Como manda la tradición anual, tras el Día Mundial sin Tabaco (o como coño se diga la milonga en cuestión), los fumadores del planeta debemos aguantar durante semanas una cascada de homilías por parte de los medios de comunicación, de doctores eminentes y de políticos responsables que nos advierten del peligro que implica nuestro pernicioso vicio, recordándonos la habitual lista de cánceres, anginas de pecho y mutilaciones genitales que comportará. Las filípicas, todas ellas servidas con la moralina de quien antes llamábamos las personas de bien, son todavía más repulsivas cuando se sirven en la secta política, a saber, de las administraciones que nos advierten del peligro de fumar mientras, cínicamente y sin piedad, aumentan el precio del producto con impuestos delirantes para, dicen, sacar algún beneficio de ello con la excusa de tener más pasta para hospitales.

Las autoridades planetarias y los médicos (una de las sectas, por cierto, que de lejos ha tenido mayor nómina de adictos) debería saber que los fumadores no sólo somos perfectamente conscientes de los agravios que implica intoxicarse con el tabaco, sino que las admitimos estoicamente porque esto de fumar no nos convierte automáticamente en gilipollas. Servidora de ustedes fuma, compulsiva y placenteramente, fuma sin filtros (que es como apuramos la droga los hombres de verdad, preclaros y desagradables por naturaleza) y chupa los puros como si la vida le fuera en ello. Como la mayoría de fumadores del mundo, sé certeramente que mi vicio me enterrará, pero sólo faltaría que, a banda de robarme con impunidad, los estados todavía quieran tener la prerrogativa de obligarme a dejar de escoger la forma en que quiero palmarla y largarme de este mundillo.

A cada pequeña ingestión de humo, sé a conciencia que la vida tiene muchos números para acortarse, pero este ínfimo quiebro moral es mucho menor a la enorme satisfacción que para mí representan mis puritos y los habanos que me zampo a diario y que me birlan el sueldo de El Nacional. No quiero dejar de fumar, entendedlo de una puñetera vez, porque adoro el ardor que me baja de la lengua al ano cuando hago el primero del día, en perfecto matrimonio cafetero, y que produce esa apertura intestinal de una naturalidad cósmica.

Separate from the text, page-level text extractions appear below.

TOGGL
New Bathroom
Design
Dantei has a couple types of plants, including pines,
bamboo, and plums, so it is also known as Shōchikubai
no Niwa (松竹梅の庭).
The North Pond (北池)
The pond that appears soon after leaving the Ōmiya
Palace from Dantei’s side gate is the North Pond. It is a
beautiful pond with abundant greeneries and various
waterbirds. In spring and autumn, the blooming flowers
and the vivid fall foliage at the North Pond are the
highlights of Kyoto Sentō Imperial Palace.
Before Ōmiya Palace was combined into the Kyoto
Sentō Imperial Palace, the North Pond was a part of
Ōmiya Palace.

El vermú, signo altísimo de la civilización y de la raza mediterránea nuestra, sólo consistiría en una ingesta entre horas si no fuera por la deliciosa embriaguez del humo combinado con la birra. Así con el Old Fashioned nocturno, el gin-tonic del atardecer y el cansino sexo que, tozudamente, nos exige el amor conyugal.

Escoger la propia forma de morir hasta donde puedas es un hito de la humanidad, y es por ello que fumaré y moriré fumando aunque los burócratas me frían a sermones e impuestos. Entiendo que las autoridades nos impidan fumar en los automóviles y en ciertos lugares de concurrencia pública porque yo a un memo que hace algo tan sagrado como fumar en su coche lo detendría por temerario y por quinqui, pero tengan la bondad de dejarme matar como me salga de los cojones del alma. ¿Cómo quieren, queridos diputados y presidentes, que imagine con calma el nuevo insulto del catalán que más se ajusta a la existencia de Pere Aragonès sin la ayuda de mi querido purito de cada media hora? ¿Cómo quieren, estimados conciudadanos, que yo imagine que tras Quim Torra vendrá Joan Tardà si no puedo vislumbrar que de noche, en la calle Bellafila, podré matar el día con la gracia de un puro en la boca?

Dejadnos, os lo ruego, continuar con el privilegio de irnos matando con parsimonia. Y dejad los sermones para otra vida, porque llevan a una muerte segura.